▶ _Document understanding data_

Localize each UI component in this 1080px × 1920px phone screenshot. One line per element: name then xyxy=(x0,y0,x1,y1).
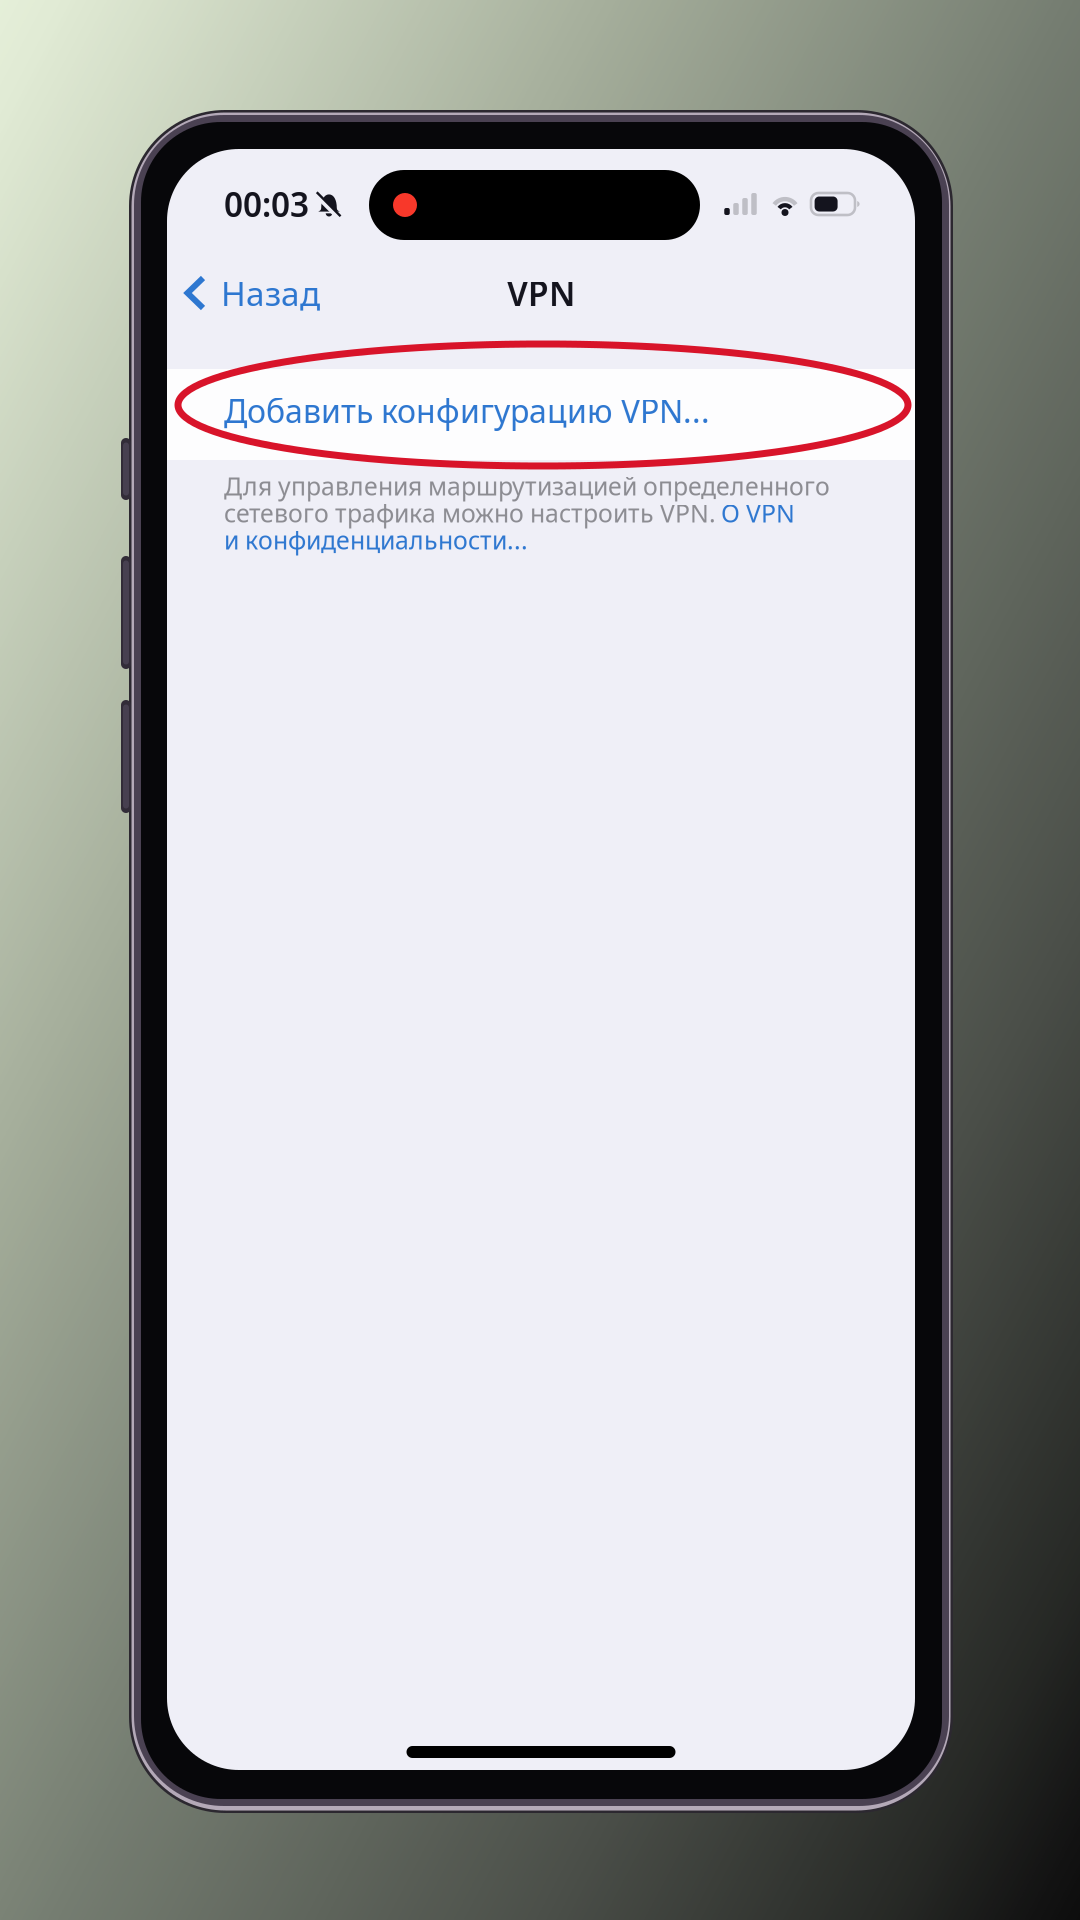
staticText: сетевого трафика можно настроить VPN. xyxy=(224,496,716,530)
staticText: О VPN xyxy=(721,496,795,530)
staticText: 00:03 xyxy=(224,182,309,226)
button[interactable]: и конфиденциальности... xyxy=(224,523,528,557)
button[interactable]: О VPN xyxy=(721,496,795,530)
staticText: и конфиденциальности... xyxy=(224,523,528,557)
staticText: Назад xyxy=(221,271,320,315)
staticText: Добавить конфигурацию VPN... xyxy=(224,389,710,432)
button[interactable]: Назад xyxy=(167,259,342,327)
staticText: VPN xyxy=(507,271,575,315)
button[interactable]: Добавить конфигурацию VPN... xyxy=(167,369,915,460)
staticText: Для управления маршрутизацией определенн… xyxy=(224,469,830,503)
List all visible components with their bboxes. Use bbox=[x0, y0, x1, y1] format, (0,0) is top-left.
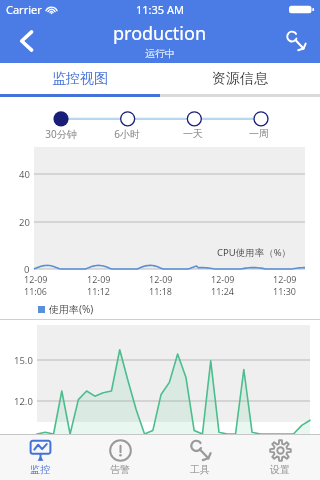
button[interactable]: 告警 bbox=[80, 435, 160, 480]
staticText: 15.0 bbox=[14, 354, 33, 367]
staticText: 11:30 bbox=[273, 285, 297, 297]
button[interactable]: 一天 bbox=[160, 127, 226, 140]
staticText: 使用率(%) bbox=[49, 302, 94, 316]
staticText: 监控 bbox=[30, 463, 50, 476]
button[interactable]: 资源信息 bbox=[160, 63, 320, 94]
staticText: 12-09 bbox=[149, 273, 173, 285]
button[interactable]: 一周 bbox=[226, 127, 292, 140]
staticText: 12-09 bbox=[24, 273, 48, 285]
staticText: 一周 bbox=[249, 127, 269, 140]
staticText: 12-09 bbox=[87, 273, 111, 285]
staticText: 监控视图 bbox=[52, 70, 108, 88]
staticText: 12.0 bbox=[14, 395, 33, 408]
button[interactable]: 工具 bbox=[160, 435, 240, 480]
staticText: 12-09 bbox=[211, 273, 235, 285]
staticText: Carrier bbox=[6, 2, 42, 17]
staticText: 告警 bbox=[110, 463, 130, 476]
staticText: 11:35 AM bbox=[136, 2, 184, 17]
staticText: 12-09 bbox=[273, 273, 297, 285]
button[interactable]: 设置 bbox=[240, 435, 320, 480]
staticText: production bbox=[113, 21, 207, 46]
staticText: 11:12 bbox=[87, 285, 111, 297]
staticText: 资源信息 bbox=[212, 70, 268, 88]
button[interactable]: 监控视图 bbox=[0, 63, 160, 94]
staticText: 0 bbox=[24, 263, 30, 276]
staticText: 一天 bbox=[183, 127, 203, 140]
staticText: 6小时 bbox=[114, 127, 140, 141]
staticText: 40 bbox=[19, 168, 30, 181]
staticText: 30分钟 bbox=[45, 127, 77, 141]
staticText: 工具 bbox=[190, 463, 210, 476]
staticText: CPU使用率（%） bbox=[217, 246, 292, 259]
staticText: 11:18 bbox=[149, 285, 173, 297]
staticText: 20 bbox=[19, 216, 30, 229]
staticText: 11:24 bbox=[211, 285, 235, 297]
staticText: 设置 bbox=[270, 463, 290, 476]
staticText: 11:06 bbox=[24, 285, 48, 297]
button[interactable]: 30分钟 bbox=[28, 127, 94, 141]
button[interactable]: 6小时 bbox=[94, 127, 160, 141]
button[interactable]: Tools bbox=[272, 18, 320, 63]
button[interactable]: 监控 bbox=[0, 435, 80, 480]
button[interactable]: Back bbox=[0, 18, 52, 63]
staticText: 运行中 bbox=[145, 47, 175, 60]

▶ _PROBLEM DESCRIPTION_
Write out each record exactly as shown, but not its pictures.

▶ _WRITTEN ANSWER_
Localize each UI component in this 1080px × 1920px phone screenshot. One line per element: name then xyxy=(x0,y0,x1,y1).
staticText: сетевого трафика можно настроить VPN. xyxy=(224,496,716,530)
staticText: О VPN xyxy=(721,496,795,530)
staticText: 00:03 xyxy=(224,182,309,226)
button[interactable]: и конфиденциальности... xyxy=(224,523,528,557)
button[interactable]: О VPN xyxy=(721,496,795,530)
staticText: и конфиденциальности... xyxy=(224,523,528,557)
staticText: Назад xyxy=(221,271,320,315)
staticText: Добавить конфигурацию VPN... xyxy=(224,389,710,432)
button[interactable]: Назад xyxy=(167,259,342,327)
staticText: VPN xyxy=(507,271,575,315)
button[interactable]: Добавить конфигурацию VPN... xyxy=(167,369,915,460)
staticText: Для управления маршрутизацией определенн… xyxy=(224,469,830,503)
List all visible components with their bboxes. Use bbox=[x0, y0, x1, y1] format, (0,0) is top-left.
button[interactable]: 告警 bbox=[80, 435, 160, 480]
staticText: 15.0 bbox=[14, 354, 33, 367]
staticText: 11:30 bbox=[273, 285, 297, 297]
button[interactable]: 一天 bbox=[160, 127, 226, 140]
staticText: 使用率(%) bbox=[49, 302, 94, 316]
staticText: 监控 bbox=[30, 463, 50, 476]
button[interactable]: 资源信息 bbox=[160, 63, 320, 94]
staticText: 12-09 bbox=[149, 273, 173, 285]
button[interactable]: 一周 bbox=[226, 127, 292, 140]
staticText: 12-09 bbox=[24, 273, 48, 285]
staticText: 一周 bbox=[249, 127, 269, 140]
staticText: 12-09 bbox=[87, 273, 111, 285]
staticText: 监控视图 bbox=[52, 70, 108, 88]
staticText: 12.0 bbox=[14, 395, 33, 408]
button[interactable]: 工具 bbox=[160, 435, 240, 480]
staticText: 12-09 bbox=[211, 273, 235, 285]
staticText: Carrier bbox=[6, 2, 42, 17]
staticText: 告警 bbox=[110, 463, 130, 476]
staticText: 11:35 AM bbox=[136, 2, 184, 17]
staticText: 12-09 bbox=[273, 273, 297, 285]
button[interactable]: 设置 bbox=[240, 435, 320, 480]
staticText: production bbox=[113, 21, 207, 46]
staticText: 11:12 bbox=[87, 285, 111, 297]
staticText: 资源信息 bbox=[212, 70, 268, 88]
button[interactable]: 监控视图 bbox=[0, 63, 160, 94]
staticText: 0 bbox=[24, 263, 30, 276]
staticText: 一天 bbox=[183, 127, 203, 140]
staticText: 6小时 bbox=[114, 127, 140, 141]
staticText: 40 bbox=[19, 168, 30, 181]
staticText: 30分钟 bbox=[45, 127, 77, 141]
staticText: 工具 bbox=[190, 463, 210, 476]
staticText: CPU使用率（%） bbox=[217, 246, 292, 259]
staticText: 11:18 bbox=[149, 285, 173, 297]
staticText: 20 bbox=[19, 216, 30, 229]
staticText: 11:24 bbox=[211, 285, 235, 297]
staticText: 设置 bbox=[270, 463, 290, 476]
staticText: 11:06 bbox=[24, 285, 48, 297]
button[interactable]: 30分钟 bbox=[28, 127, 94, 141]
button[interactable]: 6小时 bbox=[94, 127, 160, 141]
button[interactable]: Tools bbox=[272, 18, 320, 63]
button[interactable]: 监控 bbox=[0, 435, 80, 480]
button[interactable]: Back bbox=[0, 18, 52, 63]
staticText: 运行中 bbox=[145, 47, 175, 60]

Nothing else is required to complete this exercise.